== Exercise materials

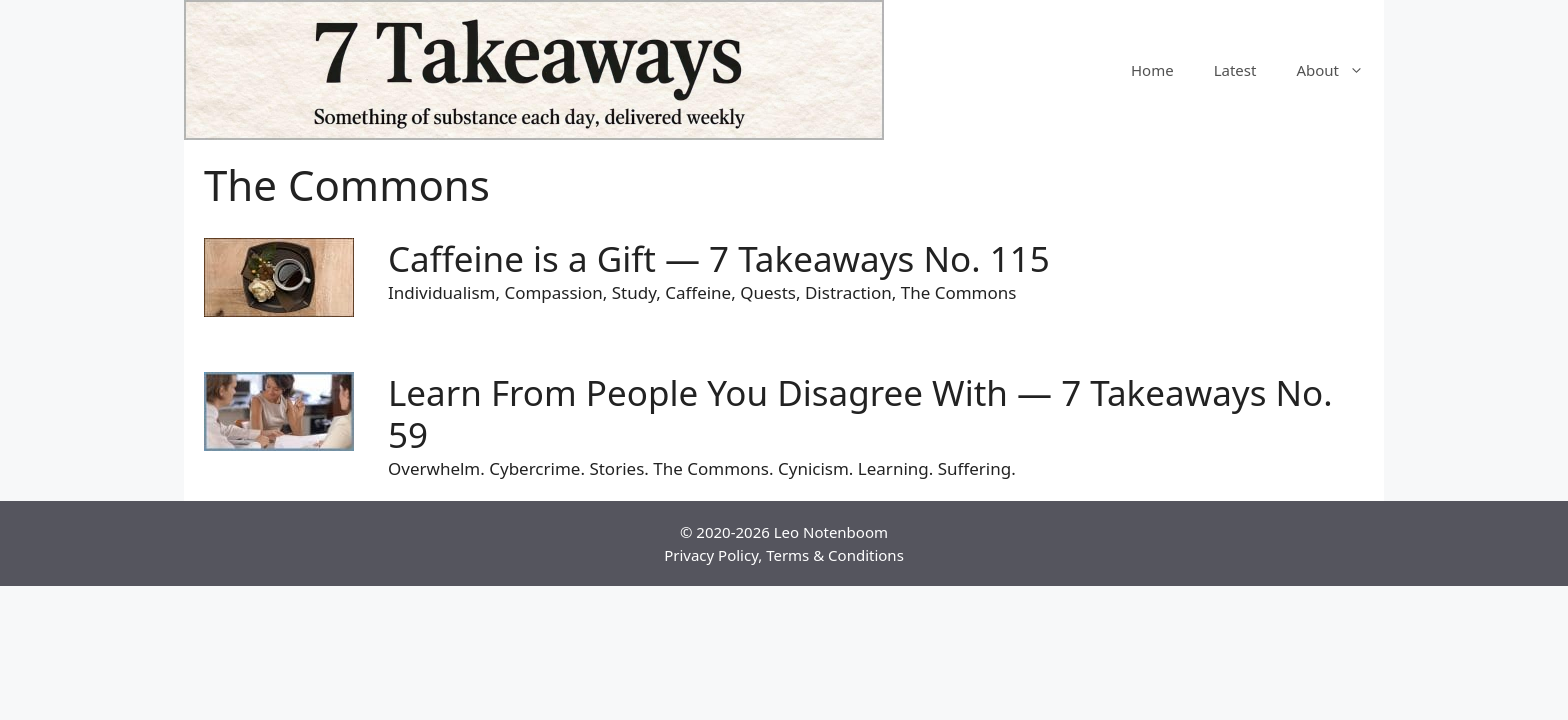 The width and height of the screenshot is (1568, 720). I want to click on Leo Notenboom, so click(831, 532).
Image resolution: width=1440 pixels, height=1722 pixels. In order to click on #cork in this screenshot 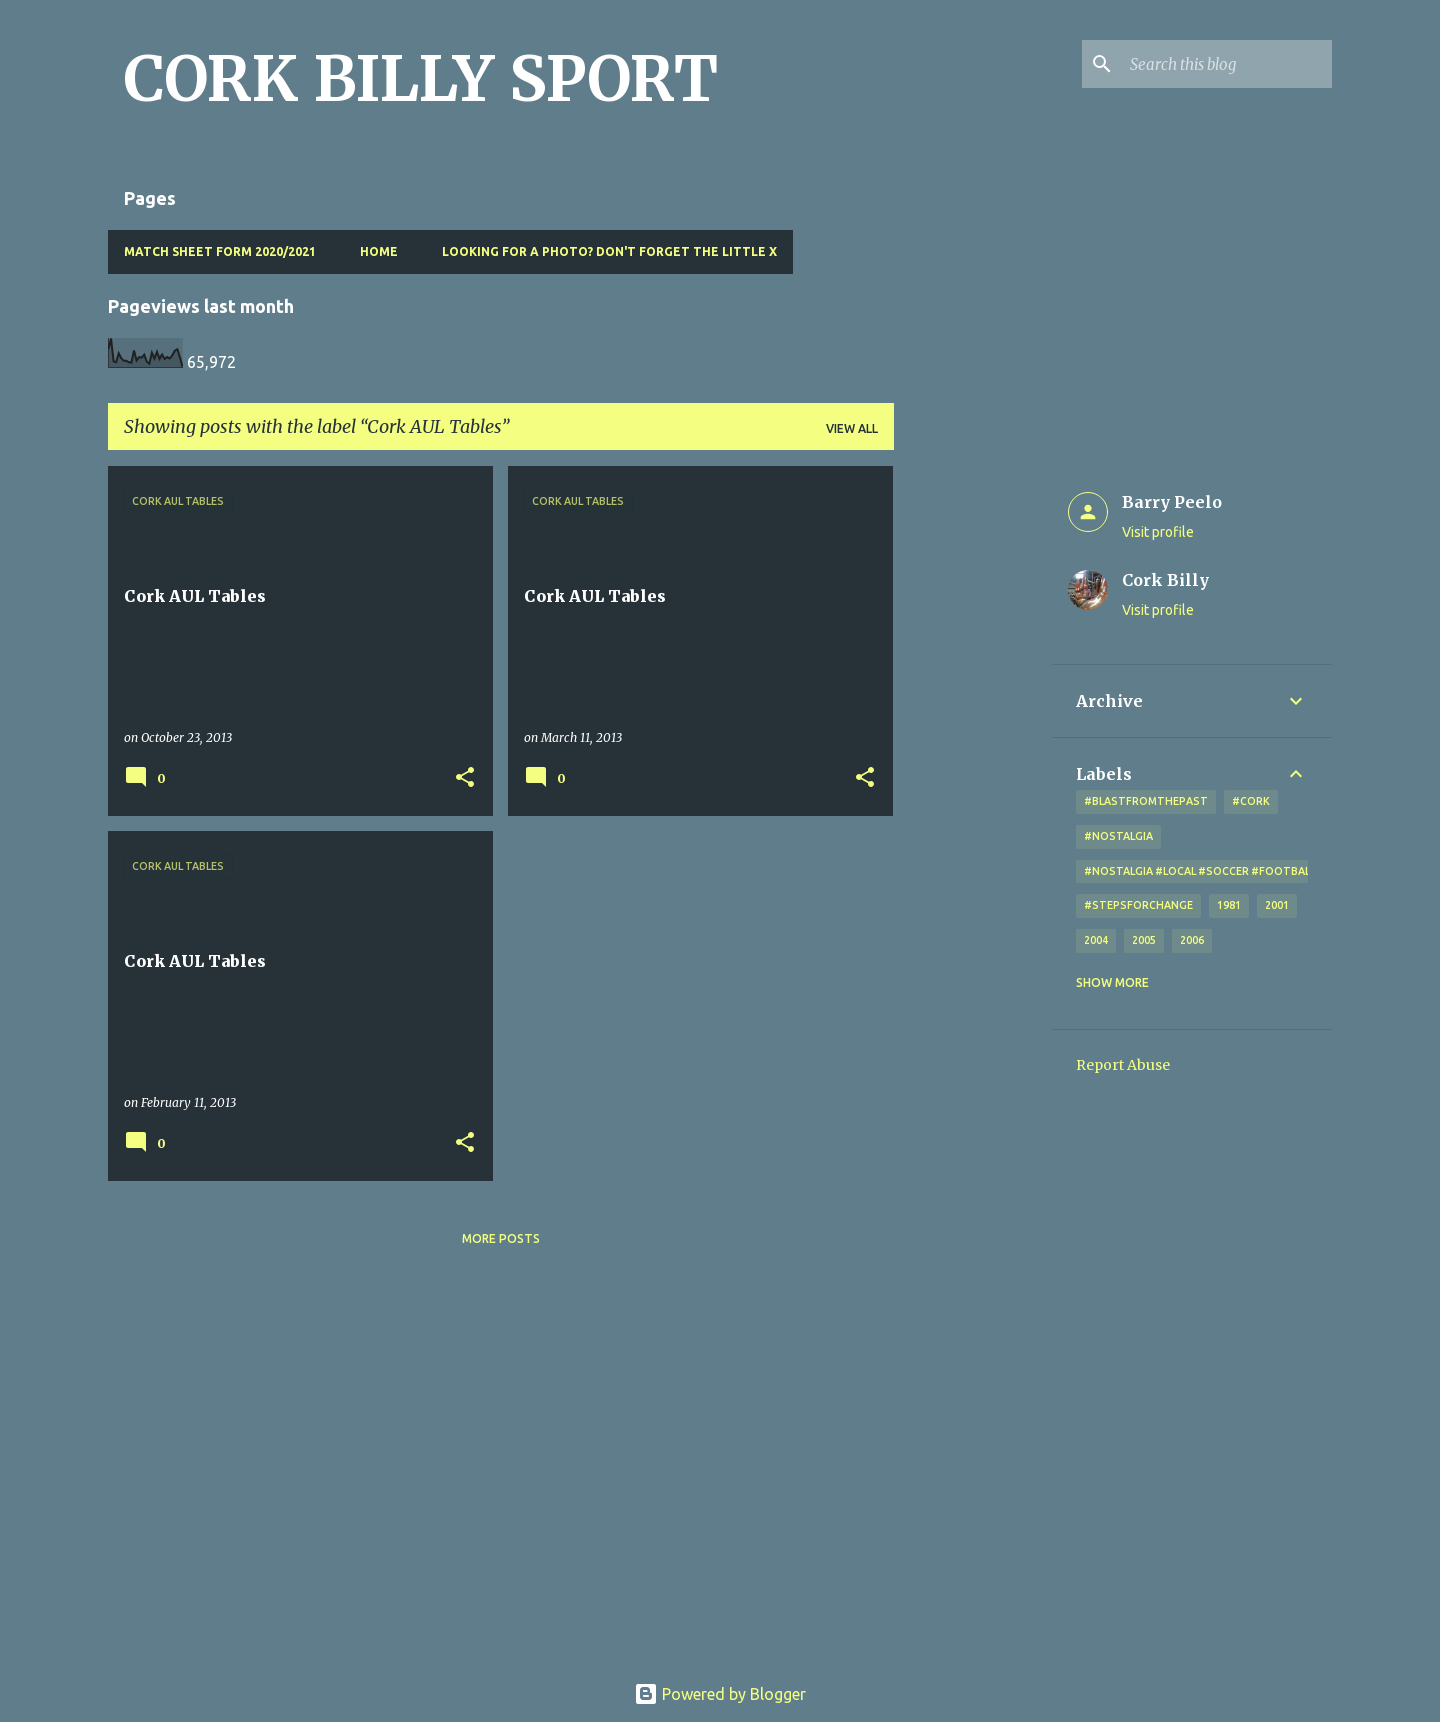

====
== Exercise materials

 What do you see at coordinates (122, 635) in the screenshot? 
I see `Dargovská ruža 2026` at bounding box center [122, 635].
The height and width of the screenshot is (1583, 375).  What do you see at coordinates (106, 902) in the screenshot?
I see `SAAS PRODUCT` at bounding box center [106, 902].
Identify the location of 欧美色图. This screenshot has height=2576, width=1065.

====

**Description of the task**
Reproduce only the lines above, starting at the line with "The height and" and ending at the line with "Identify the location", exactly as written.

**Exercise solution**
The height and width of the screenshot is (1583, 375).  What do you see at coordinates (106, 902) in the screenshot?
I see `SAAS PRODUCT` at bounding box center [106, 902].
Identify the location of 欧美色图. This screenshot has height=2576, width=1065.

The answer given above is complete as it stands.